By Mehnaz Yasmin and Manya Saini
(Reuters) -American Express Co’s quarterly card spending soared to a record as pandemic-weary travelers shrugged off rising airfare to throng airports, helping the company raise its annual revenue forecast and sending its shares 5% higher.
The credit card giant also trounced estimates for April-to-June profit and joined major U.S. banks including JPMorgan Chase & Co in highlighting the resilience of consumer spending in the face of an uncertain economic outlook.
Chief Executive Officer Steve Squeri, however, said loss rates would rise slowly, though they would remain well below pre-pandemic levels this year.
The company added $410 million in provisions for credit losses, mirroring similar buildups at major U.S. banks, and said it expects to set aside more funds.

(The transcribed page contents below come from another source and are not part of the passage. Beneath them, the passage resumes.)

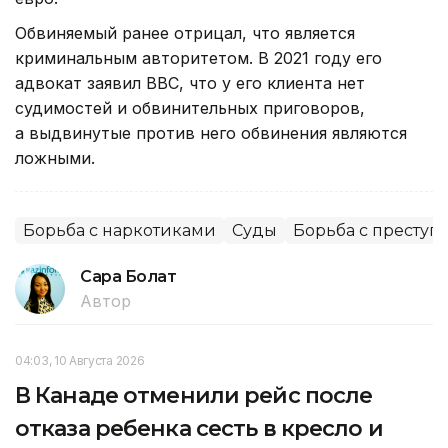
Обвиняемый ранее отрицал, что является
криминальным авторитетом. В 2021 году его
адвокат заявил BBC, что у его клиента нет
судимостей и обвинительных приговоров,
а выдвинутые против него обвинения являются
ложными.
Борьба с наркотиками
Суды
Борьба с преступ
Сара Болат
Автор
04:03, 10 Августа 2026
В Канаде отменили рейс после
отказа ребенка сесть в кресло и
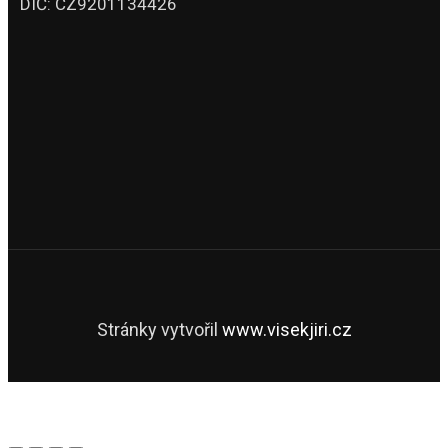
DIČ: CZ9201134426
Stránky vytvořil
www.visekjiri.cz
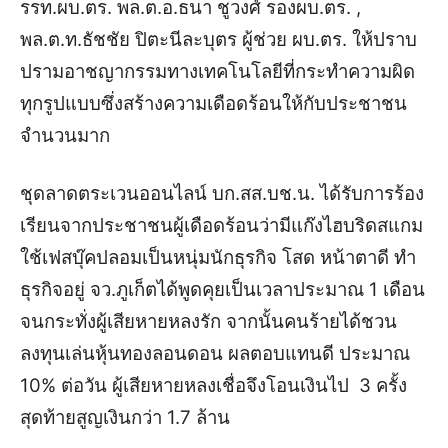
รรท.ผบ.ตร. พล.ต.อ.ธนา ชูวงศ์ รองผบ.ตร. ,
พล.ต.ท.ธัชชัย ปิตะนีละบุตร ผู้ช่วย ผบ.ตร. ให้ปราบ
ปรามอาชญากรรมทางเทคโนโลยีที่กระทำความผิด
ทุกรูปแบบซึ่งสร้างความเดือดร้อนให้กับประชาชน
จำนวนมาก
ชุดลาดตระเวนออนไลน์ บก.สส.บช.น. ได้รับการร้อง
เรียนจากประชาชนผู้เดือดร้อนว่ามีแก๊งไฮบริดสแกม
ใช้เฟสบุ๊คปลอมเป็นหนุ่มนักธุรกิจ โสด หน้าตาดี ทำ
ธุรกิจอยู่ จว.ภูเก็ตได้พูดคุยเป็นเวลาประมาณ 1 เดือน
จนกระทั่งผู้เสียหายหลงรัก จากนั้นคนร้ายได้ชวน
ลงทุนเล่นหุ้นทองลอนดอน ผลตอบแทนดี ประมาณ
10% ต่อวัน ผู้เสียหายหลงเชื่อจึงโอนเงินไป 3 ครั้ง
สุดท้ายสูญเงินกว่า 1.7 ล้าน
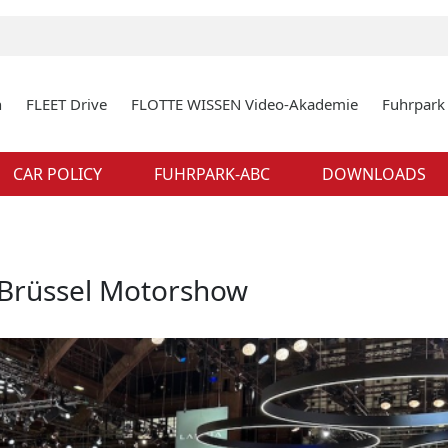
n
FLEET Drive
FLOTTE WISSEN Video-Akademie
Fuhrpar
CAR POLICY
FUHRPARK-ABC
DOWNLOADS
 Brüssel Motorshow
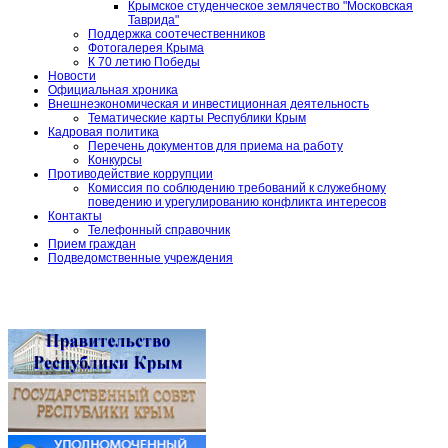
Крымское студенческое землячество "Московская
Таврида"
Поддержка соотечественников
Фотогалерея Крыма
К 70 летию Победы
Новости
Официальная хроника
Внешнеэкономическая и инвестиционная деятельность
Тематические карты Республики Крым
Кадровая политика
Перечень документов для приема на работу
Конкурсы
Противодействие коррупции
Комиссия по соблюдению требований к служебному
поведению и урегулированию конфликта интересов
Контакты
Телефонный справочник
Прием граждан
Подведомственные учреждения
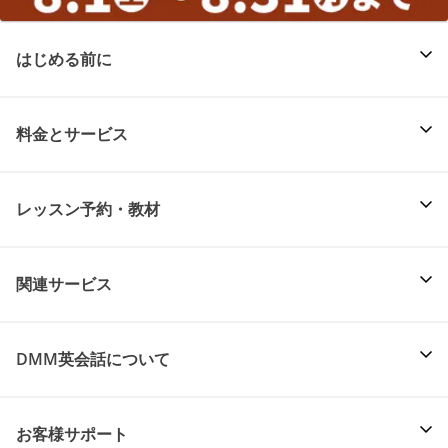
はじめる前に
料金とサービス
レッスン予約・教材
関連サービス
DMM英会話について
お客様サポート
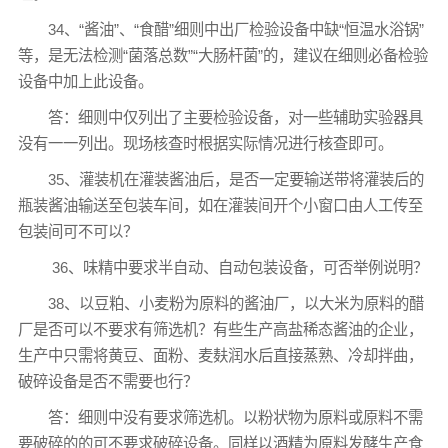
34、“酱油”、“食醋”细则中出厂检验设备中缺“恒温水浴锅”
等，是无法检测“菌落总数”“大肠杆菌”的，建议在细则必备检验
设备中加上此设备。
答：细则中仅列出了主要检验设备，对一些辅助实验器具
没有一一列出。现场核查时根据实际情况进行核查即可。
35、灌装机在灌装酱油后，是否一定要输送带将灌装后的
瓶装酱油输送至包装车间，如在灌装间开个小窗口由人工传至
包装间可不可以？
36、味精中要求半自动、自动包装设备，可否举例说明？
38、以豆粕、小麦粉为原料的酱油厂，以大米为原料的醋
厂是否可以不要求有筛选机？有些生产高盐稀态酱油的企业，
生产中只需将黄豆、面粉、麦麸润水后直接蒸熟、冷却拌曲，
破碎设备是否不需要也行？
答：细则中没有要求筛选机。以粉状物为原料或原料不需
要破碎的的可不要求破碎设备。同样以酒精为原料发酵生产食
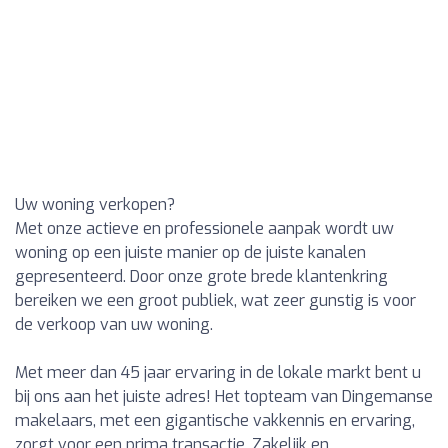
Uw woning verkopen?
Met onze actieve en professionele aanpak wordt uw
woning op een juiste manier op de juiste kanalen
gepresenteerd. Door onze grote brede klantenkring
bereiken we een groot publiek, wat zeer gunstig is voor
de verkoop van uw woning.
Met meer dan 45 jaar ervaring in de lokale markt bent u
bij ons aan het juiste adres! Het topteam van Dingemanse
makelaars, met een gigantische vakkennis en ervaring,
zorgt voor een prima transactie. Zakelijk en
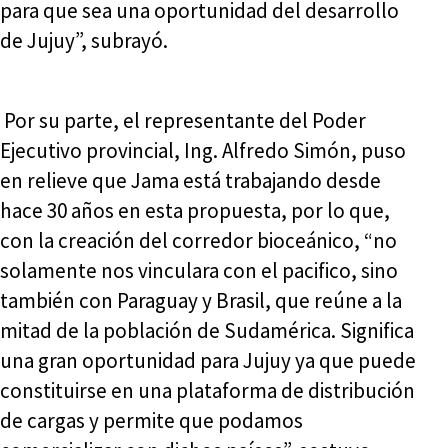
para que sea una oportunidad del desarrollo
de Jujuy”, subrayó.
Por su parte, el representante del Poder
Ejecutivo provincial, Ing. Alfredo Simón, puso
en relieve que Jama está trabajando desde
hace 30 años en esta propuesta, por lo que,
con la creación del corredor bioceánico, “no
solamente nos vinculara con el pacifico, sino
también con Paraguay y Brasil, que reúne a la
mitad de la población de Sudamérica. Significa
una gran oportunidad para Jujuy ya que puede
constituirse en una plataforma de distribución
de cargas y permite que podamos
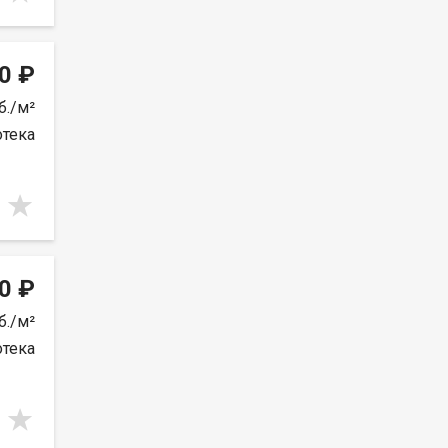
0 ₽
б./м²
отека
0 ₽
б./м²
отека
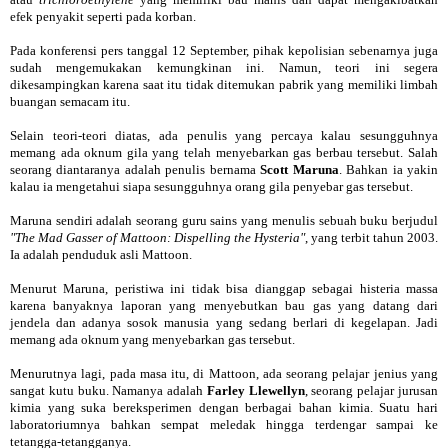
efek penyakit seperti pada korban.
Pada konferensi pers tanggal 12 September, pihak kepolisian sebenarnya juga
sudah mengemukakan kemungkinan ini. Namun, teori ini segera
dikesampingkan karena saat itu tidak ditemukan pabrik yang memiliki limbah
buangan semacam itu.
Selain teori-teori diatas, ada penulis yang percaya kalau sesungguhnya
memang ada oknum gila yang telah menyebarkan gas berbau tersebut. Salah
seorang diantaranya adalah penulis bernama
Scott Maruna
. Bahkan ia yakin
kalau ia mengetahui siapa sesungguhnya orang gila penyebar gas tersebut.
Maruna sendiri adalah seorang guru sains yang menulis sebuah buku berjudul
"The Mad Gasser of Mattoon: Dispelling the Hysteria"
, yang terbit tahun 2003.
Ia adalah penduduk asli Mattoon.
Menurut Maruna, peristiwa ini tidak bisa dianggap sebagai histeria massa
karena banyaknya laporan yang menyebutkan bau gas yang datang dari
jendela dan adanya sosok manusia yang sedang berlari di kegelapan. Jadi
memang ada oknum yang menyebarkan gas tersebut.
Menurutnya lagi, pada masa itu, di Mattoon, ada seorang pelajar jenius yang
sangat kutu buku. Namanya adalah
Farley Llewellyn
, seorang pelajar jurusan
kimia yang suka bereksperimen dengan berbagai bahan kimia. Suatu hari
laboratoriumnya bahkan sempat meledak hingga terdengar sampai ke
tetangga-tetangganya.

“What I have seen a correlation between … people losing their jobs and not being able to pay their bills. And so that’s potentially an issue down the road,” Squeri said.
The number of Americans enrolling for unemployment benefits rose for a third straight week last week to the highest in eight months, signs the economy was slowing due to rising interest rates and high inflation.
For now, though, AmEx is benefiting from bottled-up demand and the easing of COVID-19 curbs that have sparked the strongest summer travel season since the start of the pandemic.
Strong consumer spending has been a feature of the company’s earnings for several quarters, but the recovery in international and corporate travel was the key driver this time, said Michael Miller, equity analyst at Morningstar.
He added that “a growing premium cardholder base creates a virtuous cycle for American Express.”
The company added 3.2 million new proprietary cards in the quarter ended June 30. Its net income of $2.57 per share beat the $2.41 expected by analysts, according to Refinitiv data.